Take it from Iraq why all of our oil fields? I thought you are interested in Iraqi oil Not GCC countries ...
Is that a slip of a toungue :kewl:

Wanderer
10-02-03, 07:19 PM
DP, just to get realistic-

Arab states cannot even defeat Israel, in fact, they start losing rather rapidly.

The US wields considerably more military power than Israel and could "annex" all ME oilfields in short order, partly because all of this has been played out in simulations decades ago during the Cold War - when the threat was how to counter a oil grab by the Soviet Union. The US may not have the ground forces it once had during the Cold War, but it does now have the logistical advantages of forward bases in the ME and an unchallenged Navy, which it didn't really enjoy before.

But the US isn't just taking the oil as it pleases. It's looking to remove a very dangereous leader after his failure to live up to the "generous" UN cease-fire agreement conditions. As a side benefit, the Iraqi may end up with a representative government.

So why don't the Germans and French "get with the program" ?

I don't really know; I wish we had one here to ask. The French aren't adverse to unilateral military action - the had no qualms bolstering their forces in the Ivory Coast to facilitate extracting their citizens. I suspect that their current stance has to do with national pride and power - they want to be in a decision-making position, not an add-on.

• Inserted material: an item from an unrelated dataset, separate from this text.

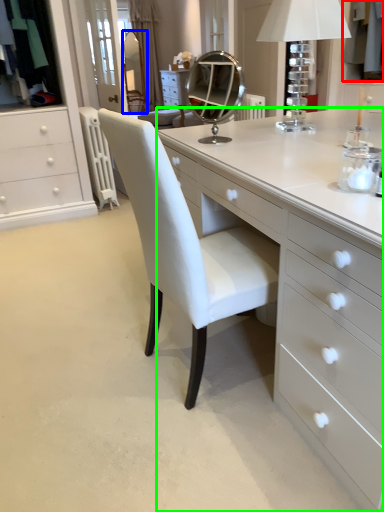 Question: Which object is the closest to the clothing (highlighted by a red box)? Choose among these: mirror (highlighted by a blue box) or table (highlighted by a green box).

As for the Germans, I think:

a) they've had the war kicked right out of them.
b) the current leader is just hanging on in the polls and dares not offend the peacenicks.

Perhaps another on this Sabla can provide more insight.

How to proceed ? Dump Germany and France and recruit the Indians.

Wanderer
10-02-03, 09:51 PM
Oh, and this ...

"The volume of French exports to Baghdad reached $2 billion dollars through the oil-for-food program, making France the largest European exporter to Iraq."

source: http://www.arabicnews.com/ansub/Daily/Day/000403/2000040347.html

This from an article almost 3 years old. But is it still the case ?

Is France's reluctance to back calls to remove Saddam largely economic self-interest ?

It should be noted that France's active participation is not necessary in military action against Iraq.

Dark Project
13-02-03, 09:28 PM
**** Cheny as well signed with Iraq when he was the president of HaliBurton ( If I spelt it right) Oil company 32 million US$ .
Where does he fit in this ??
Thank you for the site :)

Wanderer
13-02-03, 11:14 PM
Originally posted by Dark Project
**** Cheny as well signed with Iraq when he was the president of HaliBurton ( If I spelt it right) Oil company 32 million US$ .
Where does he fit in this ??
Thank you for the site :)

You'll need to provide clear facts and an opinion here.

He signed a deal, or the company he led signed a deal, or subsidiaries signed deals ? He got the money, the company got the money, the subsidiaries got the money ? He tried to hide it, or didn't try to hide it? It was legal or it was illegal?